Waterborne polyurethane dispersions are the preferred choice where VOC limits apply, whether in automotive refinish coatings, wood floor lacquers, or textile finishes. The construction sector alone represented over 35 % of the waterborne PU resin market in 2024. Two-component waterborne systems (2K-WPU, using a hydrophilic polyisocyanate crosslinker) narrow the performance gap with solvent-borne systems, particularly for abrasion resistance and chemical resistance on floor coatings.

Frequently asked questions

What is the difference between MDI and TDI in polyurethane chemistry?

MDI and TDI are both aromatic diisocyanates used to make polyurethane, but they differ in molecular structure, physical state, vapour pressure, and primary applications. MDI is a larger, symmetric molecule that is solid at room temperature with very low vapour pressure, preferred for rigid foam, elastomers and structural applications. TDI is an asymmetric liquid isocyanate with higher vapour pressure and higher NCO content, used primarily for flexible slabstock foam.

Are waterborne polyurethanes as strong as solvent-borne systems?

Not in all cases, but the gap has closed significantly. Modern waterborne dispersions, particularly those based on MDI hard segments and crosslinked with hydrophilic polyisocyanate curing agents, deliver tensile strength, chemical resistance, and abrasion resistance comparable to many solvent-borne coatings. Their main limitation remains sensitivity to low-temperature application and substrate moisture.

Why is TDI considered more hazardous than MDI?

TDI has a higher vapour pressure, meaning it becomes airborne more easily at room temperature. Both TDI and MDI are respiratory sensitisers and can cause occupational asthma, but TDI carries an additional carcinogen classification (IARC Group 2B). Consumer products containing uncured TDI have progressively been replaced by MDI-based or waterborne alternatives.

What isocyanate is used in waterborne polyurethane?

WPU can be based on either MDI or TDI as the starting isocyanate in the prepolymer synthesis stage, but the final dispersion contains no free isocyanate. MDI-based WPU typically shows better water resistance than TDI-based products due to denser hard segment packing. Some high-performance 2K waterborne coatings use aliphatic isocyanates (HDI, IPDI) for UV stability.

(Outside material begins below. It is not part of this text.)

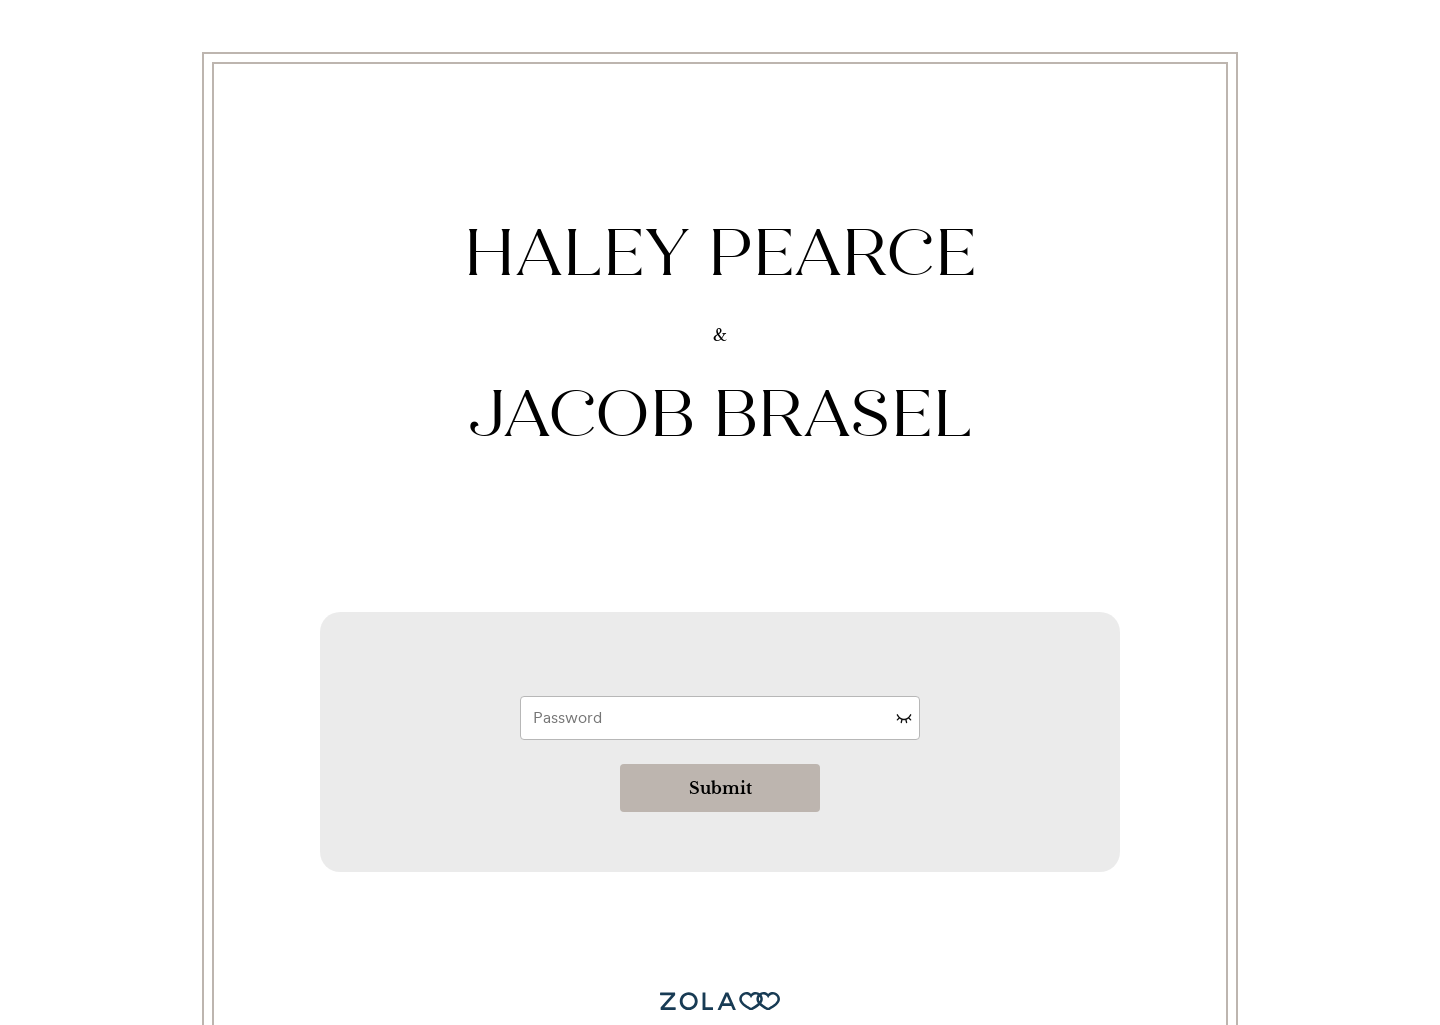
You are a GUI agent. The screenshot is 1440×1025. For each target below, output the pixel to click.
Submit (720, 788)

What does VOC compliance mean for polyurethane coatings?

VOC (volatile organic compound) content is regulated by directives such as EU Directive 2004/42/EC and EPA standards in the US. Solvent-borne MDI and TDI coatings can exceed these limits. Waterborne polyurethane dispersions contain water as the primary carrier and typically comply with near-zero VOC requirements, which is why sectors such as automotive OEM coatings, wood floor finishes, and textile coatings have shifted substantially toward WPU.